Community Radio

WRBP | Community Radio – Season 8, Episode 9: Louisiana

April 16, 2023

Season 8, Episode 9
April 30, 2023
Theme: Louisiana

The Louisiana Purchase is often framed as a moral quandary for President Thomas Jefferson. He considered himself a strict constructionist, meaning that one must consider only the text itself when interpreting the Constitution. This had led him to oppose a national bank in the 1790s. Yet, as President, he rationalized the Purchase as an effort to protect the citizens of the United States, since it would expand the young country’s borders and ensure access to the Mississippi River and New Orleans. Farmers could settle the land and the port could be used for trade.

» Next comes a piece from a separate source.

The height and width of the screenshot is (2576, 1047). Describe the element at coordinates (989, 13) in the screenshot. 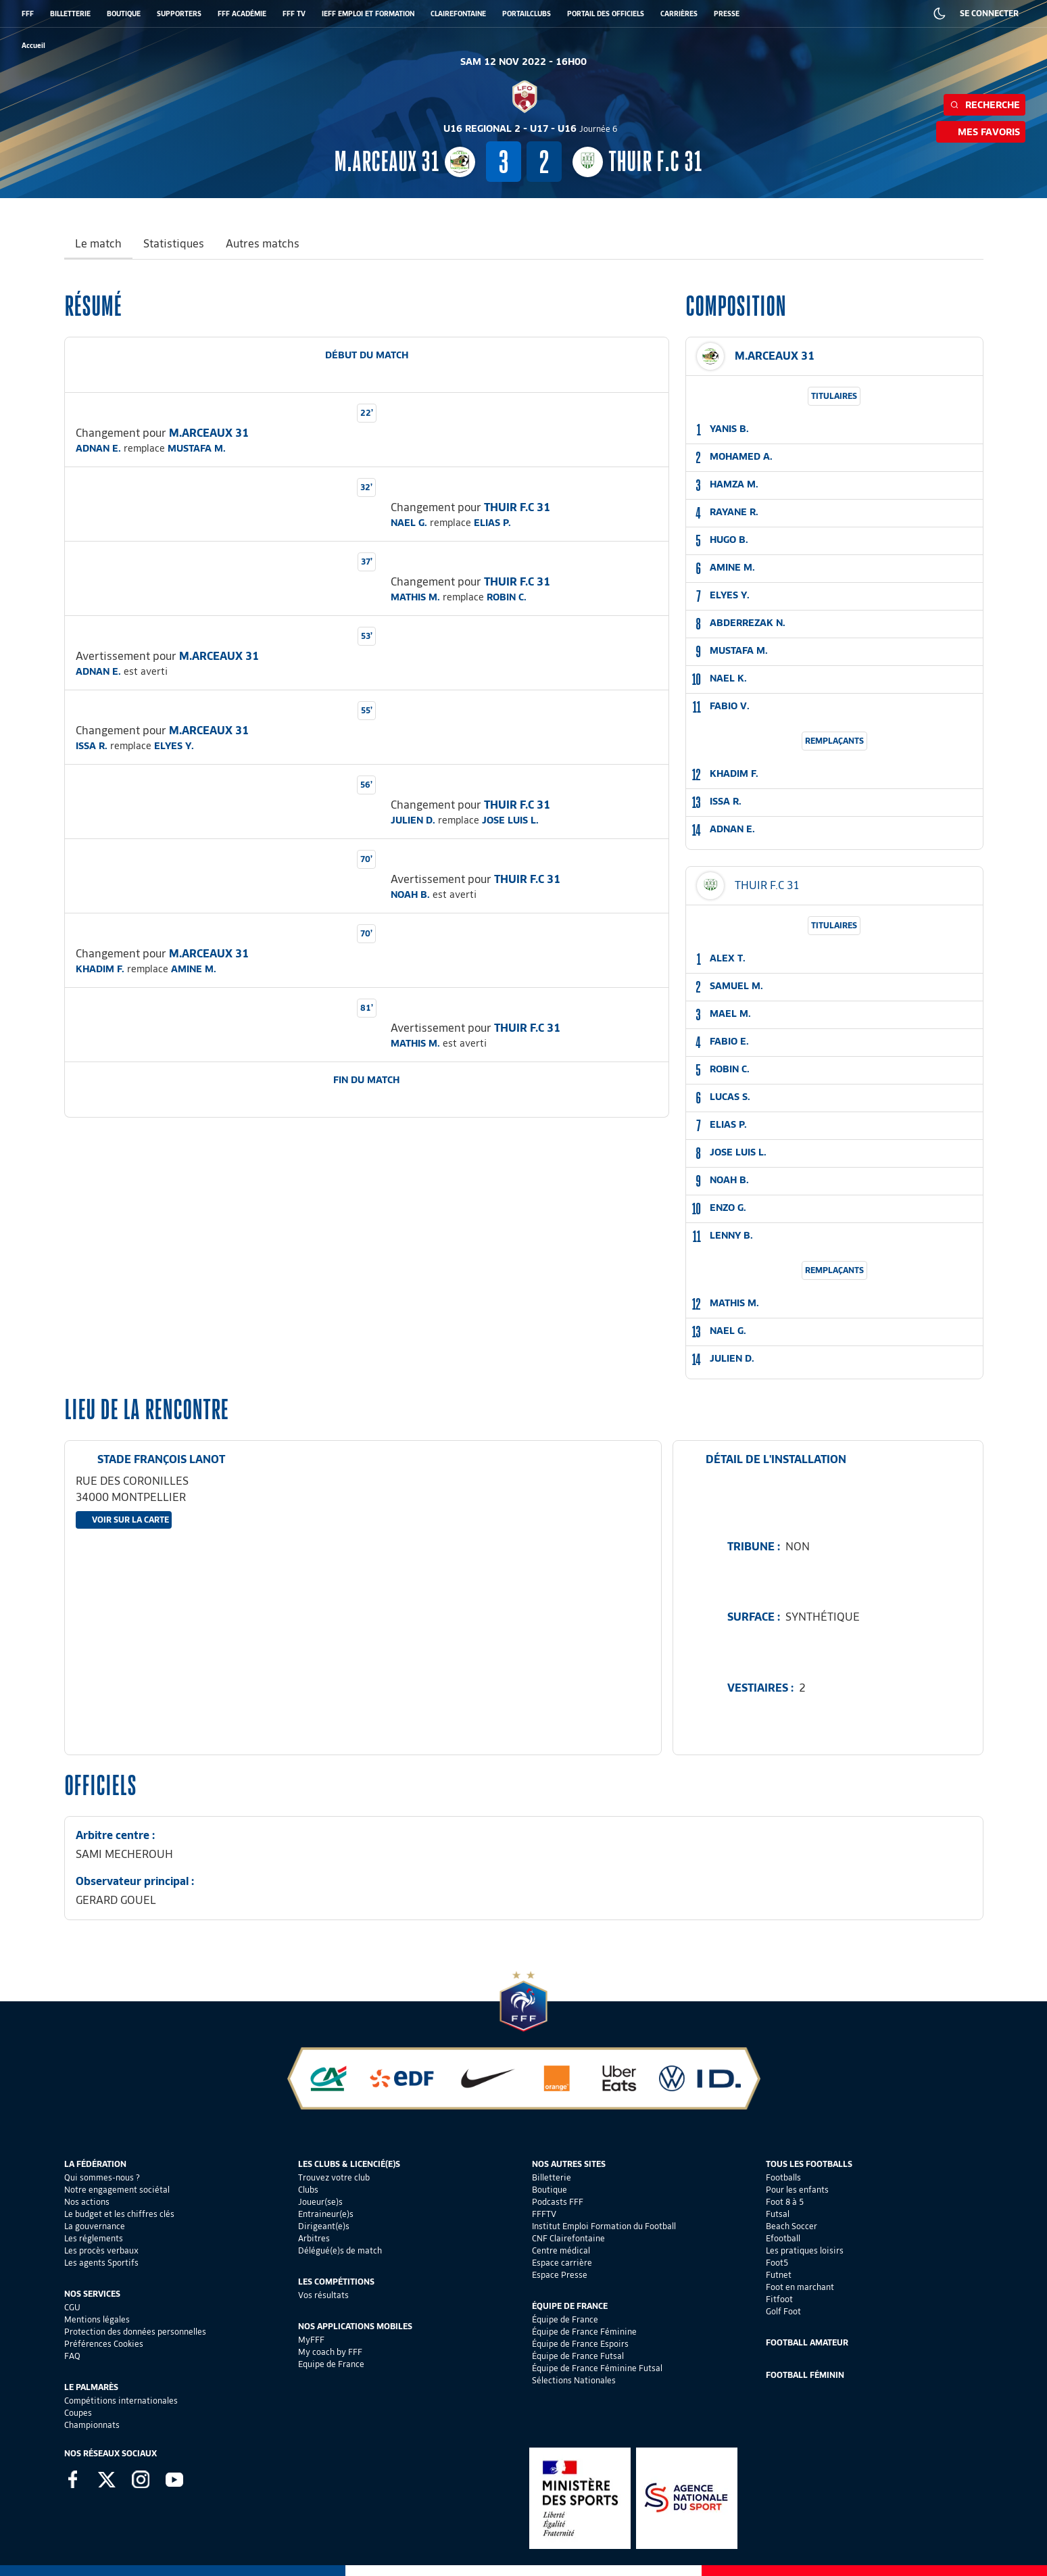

It may be helpful to have some context for the negotiations of the Louisiana Purchase. Jefferson had sent officials to France with the goal of securing New Orleans for $10 million. Napoleon entered negotiations frustrated by the loss of sugar plantations in his colonial territories, anticipating war with Britain, and looking for money. Thus, he chose to sell much more than New Orleans. The offer: $15 million for the entire territory, stretching up to modern-day Minnesota and west to land we now know as Montana and New Mexico. Representatives didn’t want to miss out on the deal. So, without waiting for approval from Jefferson – a process that would have taken months in the early 19th century – representatives for the United States signed the treaty on April 30, 1803.

However, the territory wasn’t fully France’s property, nor did it become the United States’ right away. The treaty first had to be ratified by the United States Congress. And then – more importantly – the United States had to secure treaties with indigenous people or take it by force. They did both. Beginning with Jefferson and continuing through President Andrew Jackson and the 1830 Indian Removal Act, the federal government’s policy could be summarized by Jefferson’s comments in an 1803 letter: “Should any tribe be foolhardy enough to take up the hatchet at any time, the seizing the whole country of that tribe, and driving them across the Mississippi, as the only condition of peace, would be an example to others, and a furtherance of our final consolidation.” While this forced displacement continued, the federal government began administering the land and people within its borders. The land south of the 33rd parallel became the Territory of Orleans. Then 9 years to the day of the treaty’s signing, the territory of Orleans – renamed Louisiana – became the 18th state.

I spoke earlier of the supposed moral quandary for Jefferson. I guess it is important to recognize what those in power wrestle with, and how their opinions shape their actions. But I am more concerned with the repercussions of those actions, and the state of Louisiana is emblematic of the duality of this country. We have the aforementioned evils of Indian Removal and the ever-present but not yet acknowledged scourge of slavery. There is the suffering caused by an indifferent federal government after Hurricane Katrina; the dictatorial control of Governor Huey Long eighty years prior. But there is also a history of resilience, resistance and community. The Pelican State is home to the descendants of refugees from Saint Domingue (Dominican Creoles) and the Great Expulsion of the mid-1700s (Acadians). From these groups intermingling with others, we have the Creole and Cajun cultures, providing the state – and, by extension, the country and world – with zydeco music, the trinity (green bell pepper, onion, celery) and The Awakening. And jazz was born in the city of New Orleans, becoming a defining genre for this country – recognized by the UN Educational, Scientific and Cultural Organization on International Jazz Day. Its date? April 30th.

Our theme for episode 9 of Community Radio, season 8 is Louisiana.